Moreover, the design of NetMath reflects some key issues outlined by the National Council for Teachers of Mathematics (NCTM). This network based project encourages learner participation as well as situates school-math concepts within real-world events while utilizing the latest technological innovations. Students will be using technology to construct their learning environment and learning through the technology. The goal of NetMath is to present a universal understanding of the underlying mathematical principles learned in freshmen algebra classes and sophomore geometry classes. Hiebert & Carpenter (1992) have suggested that "the goal of many research and implementation efforts in mathematics education has been to promote learning with understanding" (p.65).

Because the design is similar to SimCalc, the components are all linked to one another. It is this linking that is hoped to encourage understanding and transfer. Additions to one component would update the other components automatically.
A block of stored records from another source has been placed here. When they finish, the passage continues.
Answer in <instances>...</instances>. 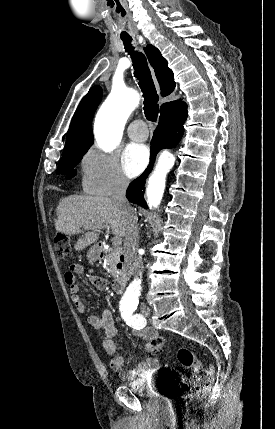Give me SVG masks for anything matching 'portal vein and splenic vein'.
<instances>
[{"instance_id": "obj_1", "label": "portal vein and splenic vein", "mask_w": 275, "mask_h": 429, "mask_svg": "<svg viewBox=\"0 0 275 429\" xmlns=\"http://www.w3.org/2000/svg\"><path fill=\"white\" fill-rule=\"evenodd\" d=\"M102 228H107V229H109V226H104V227H100L99 228V230L100 229H102ZM113 244L114 245H120L121 244V238H119V237H115L114 239H113Z\"/></svg>"}]
</instances>
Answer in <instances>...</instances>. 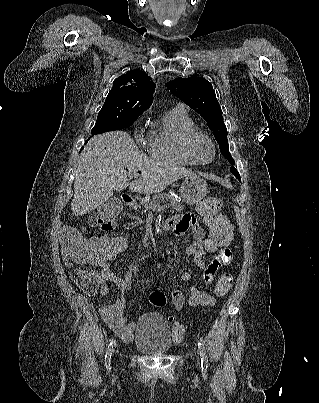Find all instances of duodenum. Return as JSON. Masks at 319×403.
<instances>
[{"instance_id": "obj_1", "label": "duodenum", "mask_w": 319, "mask_h": 403, "mask_svg": "<svg viewBox=\"0 0 319 403\" xmlns=\"http://www.w3.org/2000/svg\"><path fill=\"white\" fill-rule=\"evenodd\" d=\"M122 200L129 209H138L140 207V203L136 200L133 194L131 193H125L122 196ZM172 220L167 219L166 221L163 222L162 224V229L168 230L172 229Z\"/></svg>"}]
</instances>
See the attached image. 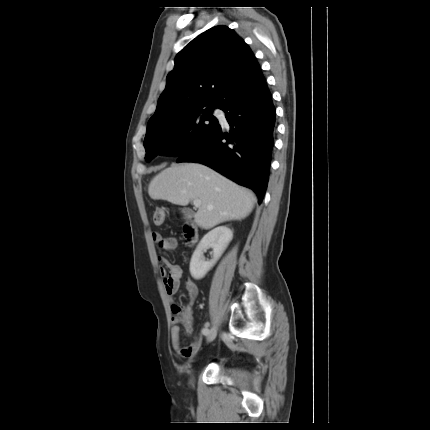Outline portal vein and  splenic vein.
<instances>
[{"mask_svg": "<svg viewBox=\"0 0 430 430\" xmlns=\"http://www.w3.org/2000/svg\"><path fill=\"white\" fill-rule=\"evenodd\" d=\"M193 203H194V206H195L196 208H198V207H200V205H201V200H200V199H194V200H193Z\"/></svg>", "mask_w": 430, "mask_h": 430, "instance_id": "18ae733b", "label": "portal vein and splenic vein"}]
</instances>
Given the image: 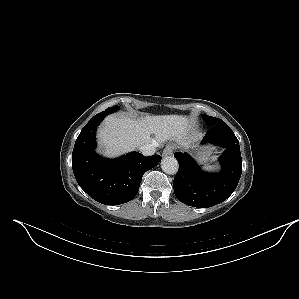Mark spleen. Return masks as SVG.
Instances as JSON below:
<instances>
[{
  "mask_svg": "<svg viewBox=\"0 0 299 299\" xmlns=\"http://www.w3.org/2000/svg\"><path fill=\"white\" fill-rule=\"evenodd\" d=\"M206 168H207V169H211V168H212V166L208 165V166H206Z\"/></svg>",
  "mask_w": 299,
  "mask_h": 299,
  "instance_id": "obj_1",
  "label": "spleen"
}]
</instances>
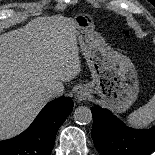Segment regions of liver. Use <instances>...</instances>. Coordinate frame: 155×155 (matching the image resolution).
<instances>
[{"label": "liver", "instance_id": "6515ba94", "mask_svg": "<svg viewBox=\"0 0 155 155\" xmlns=\"http://www.w3.org/2000/svg\"><path fill=\"white\" fill-rule=\"evenodd\" d=\"M80 71L74 19L38 17L0 35V140L30 125L48 101L46 87L64 89Z\"/></svg>", "mask_w": 155, "mask_h": 155}]
</instances>
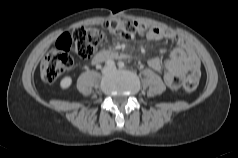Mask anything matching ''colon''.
Instances as JSON below:
<instances>
[{
  "instance_id": "5ec220e1",
  "label": "colon",
  "mask_w": 238,
  "mask_h": 158,
  "mask_svg": "<svg viewBox=\"0 0 238 158\" xmlns=\"http://www.w3.org/2000/svg\"><path fill=\"white\" fill-rule=\"evenodd\" d=\"M103 29L125 39H132L137 35H145L148 29L136 22L122 19H111L104 23ZM104 32L95 27H76L63 34L43 59L40 66L42 79L47 83L54 82L59 76L73 66L71 51L80 57H90L95 49L103 42ZM200 71H192L184 81V90L193 92L200 81Z\"/></svg>"
}]
</instances>
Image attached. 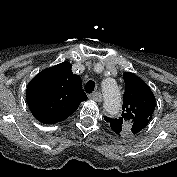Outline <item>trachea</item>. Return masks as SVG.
<instances>
[{
	"mask_svg": "<svg viewBox=\"0 0 177 177\" xmlns=\"http://www.w3.org/2000/svg\"><path fill=\"white\" fill-rule=\"evenodd\" d=\"M95 88V82L94 81H88L85 86V90L87 93H91L94 91Z\"/></svg>",
	"mask_w": 177,
	"mask_h": 177,
	"instance_id": "obj_1",
	"label": "trachea"
}]
</instances>
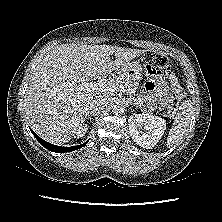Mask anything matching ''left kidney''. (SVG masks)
<instances>
[{
  "instance_id": "5707ae66",
  "label": "left kidney",
  "mask_w": 222,
  "mask_h": 222,
  "mask_svg": "<svg viewBox=\"0 0 222 222\" xmlns=\"http://www.w3.org/2000/svg\"><path fill=\"white\" fill-rule=\"evenodd\" d=\"M130 135L139 146L151 149L162 138L166 121L150 113L131 115L128 119Z\"/></svg>"
}]
</instances>
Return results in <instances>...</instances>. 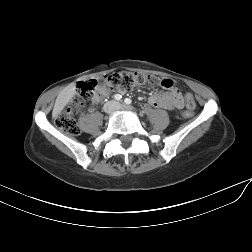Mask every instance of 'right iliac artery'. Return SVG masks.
<instances>
[{"mask_svg": "<svg viewBox=\"0 0 252 252\" xmlns=\"http://www.w3.org/2000/svg\"><path fill=\"white\" fill-rule=\"evenodd\" d=\"M114 98L119 101L121 100L122 96L120 94H115Z\"/></svg>", "mask_w": 252, "mask_h": 252, "instance_id": "obj_1", "label": "right iliac artery"}]
</instances>
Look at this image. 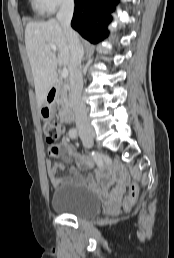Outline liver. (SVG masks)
Listing matches in <instances>:
<instances>
[{
  "instance_id": "1",
  "label": "liver",
  "mask_w": 174,
  "mask_h": 258,
  "mask_svg": "<svg viewBox=\"0 0 174 258\" xmlns=\"http://www.w3.org/2000/svg\"><path fill=\"white\" fill-rule=\"evenodd\" d=\"M50 44L57 47L58 55ZM25 45L32 69L38 108H41L57 81V67L70 64V48L61 24L56 19L30 22L25 28Z\"/></svg>"
}]
</instances>
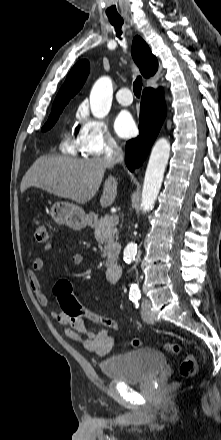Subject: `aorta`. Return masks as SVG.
<instances>
[{
  "instance_id": "aorta-1",
  "label": "aorta",
  "mask_w": 221,
  "mask_h": 440,
  "mask_svg": "<svg viewBox=\"0 0 221 440\" xmlns=\"http://www.w3.org/2000/svg\"><path fill=\"white\" fill-rule=\"evenodd\" d=\"M113 97L112 80L107 77H101L94 84L90 93V108L94 117L104 118L110 111ZM170 155V143L166 138H160L156 141L149 158L145 173L142 202L143 212L152 209L158 193L161 188L165 168ZM137 245L130 242L124 250V260L131 263L136 256ZM136 284H132L130 291H137Z\"/></svg>"
}]
</instances>
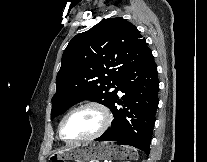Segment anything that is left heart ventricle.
I'll use <instances>...</instances> for the list:
<instances>
[{"mask_svg":"<svg viewBox=\"0 0 207 162\" xmlns=\"http://www.w3.org/2000/svg\"><path fill=\"white\" fill-rule=\"evenodd\" d=\"M102 118L98 110L84 108L71 115L64 126V137L68 140L86 137L96 132Z\"/></svg>","mask_w":207,"mask_h":162,"instance_id":"1","label":"left heart ventricle"}]
</instances>
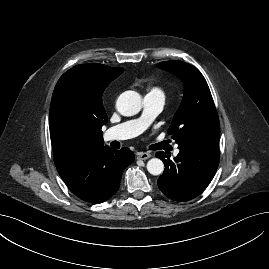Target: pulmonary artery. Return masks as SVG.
<instances>
[{"label":"pulmonary artery","instance_id":"pulmonary-artery-1","mask_svg":"<svg viewBox=\"0 0 269 269\" xmlns=\"http://www.w3.org/2000/svg\"><path fill=\"white\" fill-rule=\"evenodd\" d=\"M144 111L140 118L123 122L109 128L105 134V140H123L138 136L150 124V122L161 111L165 103V97L160 92L148 93L143 100ZM179 150H175L178 154Z\"/></svg>","mask_w":269,"mask_h":269}]
</instances>
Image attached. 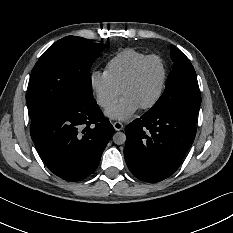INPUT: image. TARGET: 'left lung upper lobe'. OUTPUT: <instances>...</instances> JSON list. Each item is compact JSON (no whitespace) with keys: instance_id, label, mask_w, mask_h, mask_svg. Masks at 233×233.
I'll use <instances>...</instances> for the list:
<instances>
[{"instance_id":"5c2ea615","label":"left lung upper lobe","mask_w":233,"mask_h":233,"mask_svg":"<svg viewBox=\"0 0 233 233\" xmlns=\"http://www.w3.org/2000/svg\"><path fill=\"white\" fill-rule=\"evenodd\" d=\"M171 58L174 62L166 88L154 106L145 114L150 116L174 112L198 114L201 95L195 70L185 54L171 46Z\"/></svg>"}]
</instances>
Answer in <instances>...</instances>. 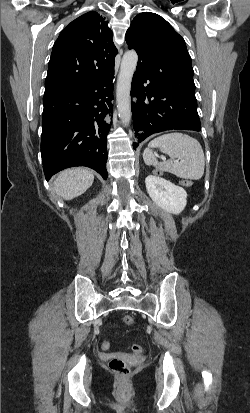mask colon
I'll use <instances>...</instances> for the list:
<instances>
[{"label": "colon", "instance_id": "obj_1", "mask_svg": "<svg viewBox=\"0 0 250 413\" xmlns=\"http://www.w3.org/2000/svg\"><path fill=\"white\" fill-rule=\"evenodd\" d=\"M152 175L154 177H163L165 175V170L163 168H154L152 170ZM176 185L178 187H188L191 185V182L188 178H178L176 180ZM120 323L124 325H132L134 323V318L130 315H125L122 318H120ZM101 348L104 350H107L110 348V343L107 341H102L101 343ZM131 349L135 353H142L144 351V347L140 344H133L131 346ZM109 369L117 375L119 378H127L130 374V368L127 364V362L120 358V357H114L112 358L109 363Z\"/></svg>", "mask_w": 250, "mask_h": 413}]
</instances>
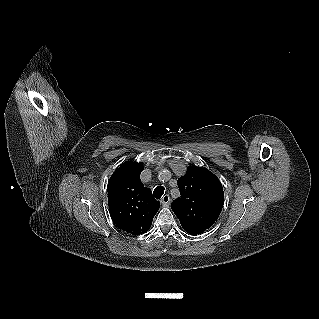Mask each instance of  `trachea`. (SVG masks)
<instances>
[{"mask_svg":"<svg viewBox=\"0 0 319 319\" xmlns=\"http://www.w3.org/2000/svg\"><path fill=\"white\" fill-rule=\"evenodd\" d=\"M164 190L165 188L163 186H157L153 191L154 197L157 199L161 198L164 194Z\"/></svg>","mask_w":319,"mask_h":319,"instance_id":"3493384b","label":"trachea"}]
</instances>
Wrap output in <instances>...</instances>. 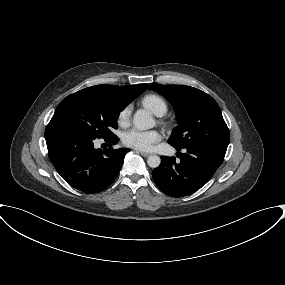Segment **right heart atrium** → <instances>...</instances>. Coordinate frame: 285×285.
<instances>
[{"label": "right heart atrium", "instance_id": "right-heart-atrium-1", "mask_svg": "<svg viewBox=\"0 0 285 285\" xmlns=\"http://www.w3.org/2000/svg\"><path fill=\"white\" fill-rule=\"evenodd\" d=\"M130 115H131V106L127 105L126 107H124L118 115V123L120 125H126L129 122L130 119Z\"/></svg>", "mask_w": 285, "mask_h": 285}]
</instances>
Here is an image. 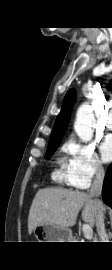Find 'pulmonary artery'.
Masks as SVG:
<instances>
[{"mask_svg": "<svg viewBox=\"0 0 112 270\" xmlns=\"http://www.w3.org/2000/svg\"><path fill=\"white\" fill-rule=\"evenodd\" d=\"M106 128L112 130V111L109 114L108 120L106 122Z\"/></svg>", "mask_w": 112, "mask_h": 270, "instance_id": "pulmonary-artery-1", "label": "pulmonary artery"}]
</instances>
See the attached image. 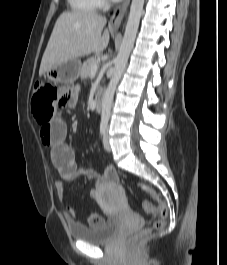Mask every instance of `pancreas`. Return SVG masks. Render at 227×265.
Returning <instances> with one entry per match:
<instances>
[{
    "instance_id": "1",
    "label": "pancreas",
    "mask_w": 227,
    "mask_h": 265,
    "mask_svg": "<svg viewBox=\"0 0 227 265\" xmlns=\"http://www.w3.org/2000/svg\"><path fill=\"white\" fill-rule=\"evenodd\" d=\"M99 59L94 56L87 59L81 66L80 76L82 79H86L91 75V67L93 65H98Z\"/></svg>"
}]
</instances>
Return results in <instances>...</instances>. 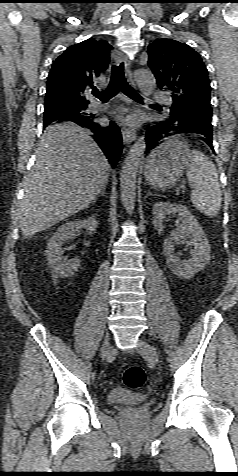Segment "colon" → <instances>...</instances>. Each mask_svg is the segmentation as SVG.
<instances>
[{
	"mask_svg": "<svg viewBox=\"0 0 238 476\" xmlns=\"http://www.w3.org/2000/svg\"><path fill=\"white\" fill-rule=\"evenodd\" d=\"M122 381L130 388H140L146 382V373L139 366H130L123 371Z\"/></svg>",
	"mask_w": 238,
	"mask_h": 476,
	"instance_id": "5ec220e1",
	"label": "colon"
}]
</instances>
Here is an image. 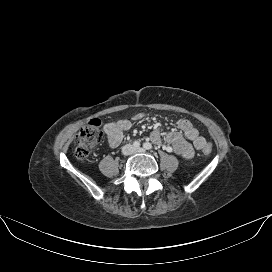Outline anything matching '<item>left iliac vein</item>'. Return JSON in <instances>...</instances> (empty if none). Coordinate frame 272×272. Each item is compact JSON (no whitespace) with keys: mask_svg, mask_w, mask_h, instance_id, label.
<instances>
[{"mask_svg":"<svg viewBox=\"0 0 272 272\" xmlns=\"http://www.w3.org/2000/svg\"><path fill=\"white\" fill-rule=\"evenodd\" d=\"M135 152L144 153L145 150H144L143 148L139 147V148H136V149H135Z\"/></svg>","mask_w":272,"mask_h":272,"instance_id":"left-iliac-vein-1","label":"left iliac vein"}]
</instances>
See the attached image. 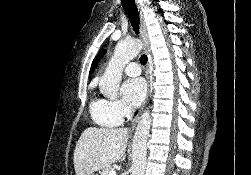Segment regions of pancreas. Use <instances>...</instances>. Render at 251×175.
Wrapping results in <instances>:
<instances>
[{"label": "pancreas", "mask_w": 251, "mask_h": 175, "mask_svg": "<svg viewBox=\"0 0 251 175\" xmlns=\"http://www.w3.org/2000/svg\"><path fill=\"white\" fill-rule=\"evenodd\" d=\"M111 165H107V167H103L100 171V175H109V171H111Z\"/></svg>", "instance_id": "cf45deb5"}]
</instances>
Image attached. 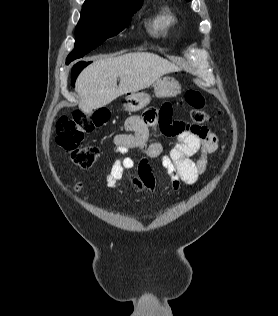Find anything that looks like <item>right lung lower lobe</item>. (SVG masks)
<instances>
[{"label":"right lung lower lobe","mask_w":278,"mask_h":316,"mask_svg":"<svg viewBox=\"0 0 278 316\" xmlns=\"http://www.w3.org/2000/svg\"><path fill=\"white\" fill-rule=\"evenodd\" d=\"M76 75H77V73H75V74L73 73V77H75Z\"/></svg>","instance_id":"obj_1"}]
</instances>
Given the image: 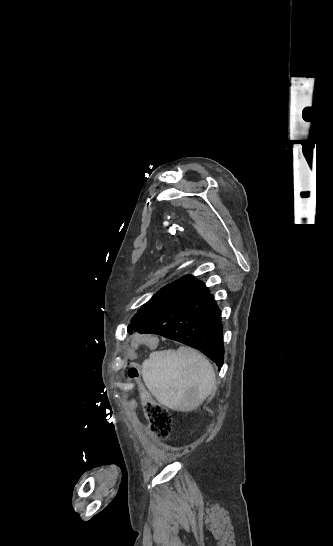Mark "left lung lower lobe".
<instances>
[{"label": "left lung lower lobe", "mask_w": 333, "mask_h": 546, "mask_svg": "<svg viewBox=\"0 0 333 546\" xmlns=\"http://www.w3.org/2000/svg\"><path fill=\"white\" fill-rule=\"evenodd\" d=\"M158 334L194 347L219 367L224 361L221 310L206 286L193 280L189 287L138 328L132 319L128 332Z\"/></svg>", "instance_id": "1"}]
</instances>
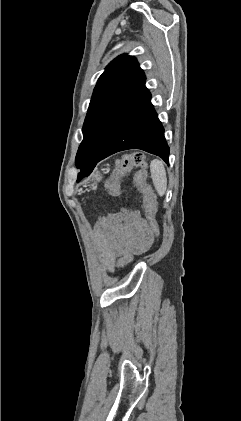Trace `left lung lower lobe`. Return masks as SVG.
<instances>
[{
	"label": "left lung lower lobe",
	"mask_w": 241,
	"mask_h": 421,
	"mask_svg": "<svg viewBox=\"0 0 241 421\" xmlns=\"http://www.w3.org/2000/svg\"><path fill=\"white\" fill-rule=\"evenodd\" d=\"M128 149L144 150L169 163L164 128L151 104V94L145 87V75L123 110L102 154L95 162L81 168L78 181L88 176L99 161Z\"/></svg>",
	"instance_id": "left-lung-lower-lobe-1"
}]
</instances>
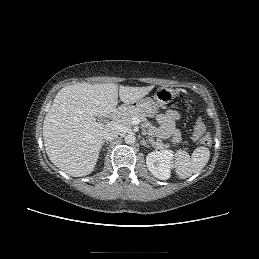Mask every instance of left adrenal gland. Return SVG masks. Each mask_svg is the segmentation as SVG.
I'll return each instance as SVG.
<instances>
[{
	"label": "left adrenal gland",
	"mask_w": 259,
	"mask_h": 259,
	"mask_svg": "<svg viewBox=\"0 0 259 259\" xmlns=\"http://www.w3.org/2000/svg\"><path fill=\"white\" fill-rule=\"evenodd\" d=\"M141 144L148 147V148L151 147L144 139L141 141Z\"/></svg>",
	"instance_id": "a2214340"
}]
</instances>
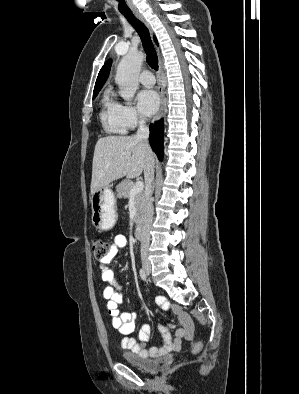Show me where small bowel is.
<instances>
[{"mask_svg":"<svg viewBox=\"0 0 299 394\" xmlns=\"http://www.w3.org/2000/svg\"><path fill=\"white\" fill-rule=\"evenodd\" d=\"M128 244V238L124 235H117L110 246V251L105 260L99 264V273L101 279L110 285L103 290V297L107 300V310L111 316V324L115 330L124 335L121 345L124 349L130 350L132 353L140 355L144 358L160 357L170 352L181 349L183 340H191L194 333V323L191 317L185 313L179 306L171 305L164 297H157L156 303L163 310H170L176 316L180 327L175 331L174 338L169 330V325L161 324L159 329L161 331L164 344L162 347H152L147 349L146 342L148 341L152 328L149 324L141 327L137 342L131 334L135 329V319L137 314L135 312H120L118 305L122 301V295L118 291L119 286L115 280L114 273L109 267V263L118 257L122 248Z\"/></svg>","mask_w":299,"mask_h":394,"instance_id":"c3829d8e","label":"small bowel"}]
</instances>
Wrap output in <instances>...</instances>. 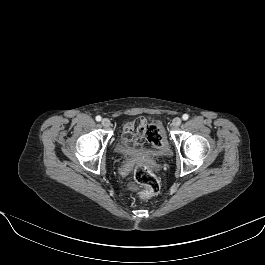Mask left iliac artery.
<instances>
[{"mask_svg":"<svg viewBox=\"0 0 265 265\" xmlns=\"http://www.w3.org/2000/svg\"><path fill=\"white\" fill-rule=\"evenodd\" d=\"M189 118V115L188 114H184L183 116H182V119L183 120H187Z\"/></svg>","mask_w":265,"mask_h":265,"instance_id":"obj_1","label":"left iliac artery"}]
</instances>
For example, thinking back to the football problem referenced earlier in this paper, suppose there is a digital video clip of a punter kicking the football. The students by clicking on the video clip could set data points which would follow the progression of the football as it is kicked, in the air, and lands. These data points would then be updated in the table and on the graph while the calculator could be used to determine the appropriate equation. Just with this one problem, the students receive four different perspectives representing the same concept. There is the symbolic notation from the calculator, the organization representation from the table, the visual display of the graph, and the real-life context from the digital video. It is hoped that this type of component software would springboard a student's understanding of what the equations mean in terms of real-world scenarios. Moreover, the fact that each component is automatically updated implies that the students will begin to see the interconnectedness of the relationships. Changing a point or a data set effects the other perspectives. So, for example, if a student wanted to see what would happen if the graph ended before reaching zero, s/he could shorten the curve on the graph which would rewind the video to a certain point where the ball was still mid-air. The students, understanding that gravity would not allow the ball simply to hang in mid-air, could assume a variety of scenarios such as the ball was caught by a defensive player. NetMath attempts to enhance the students' internal representations with social and situated views. Hence, the concepts are taught through their application in the real-world and not in abstraction. Otherwise, students tend to see these abstractions as knowledge itself and do not understand the real-world origins of the concepts; thus, the students do not see the relatedness of their application. NetMath emphasizes the relationships among concepts.

The WWW pages for NetMath will be designed by five high school upperclassmen as part of an independent study. These upperclassmen are working with the same teacher who is the teacher of this study. With the teacher's help, they will determine appropriate problem sets. With my help, they will learn how to digitize video and integrated into a Web page. The upperclassmen will be the primary developers of the network project. The high school freshmen and sophomores will evaluate the project as well as use it as a learning tool.